### Problem description
Return all of the data exactly, with nothing left out but the pictures.

### Records for the exercise
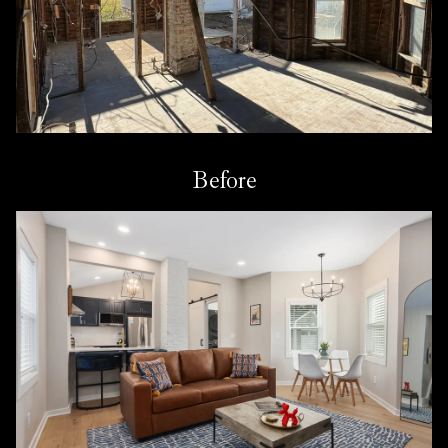
Before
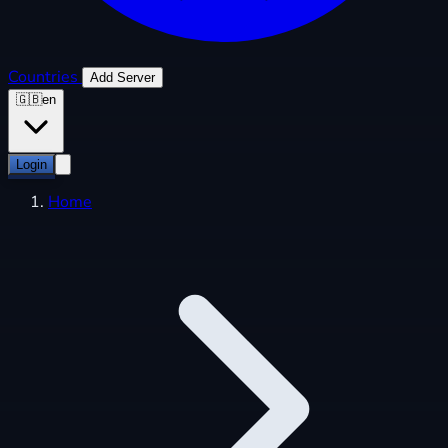
Countries
Add Server
🇬🇧
en
Login
Home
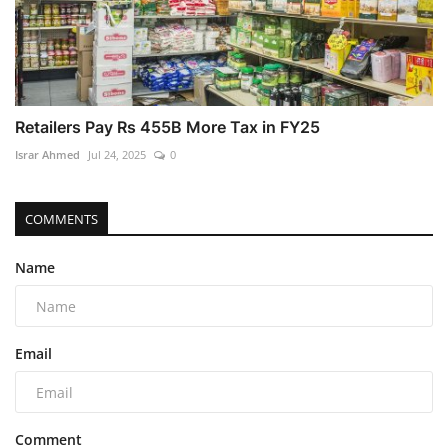
Retailers Pay Rs 455B More Tax in FY25
Israr Ahmed
Jul 24, 2025
0
COMMENTS
Name
Email
Comment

### Output of the exercise
Before
Countries
Add Server
🇬🇧
en
Login
Home
Retailers Pay Rs 455B More Tax in FY25
Israr Ahmed
Jul 24, 2025
0
COMMENTS
Name
Email
Comment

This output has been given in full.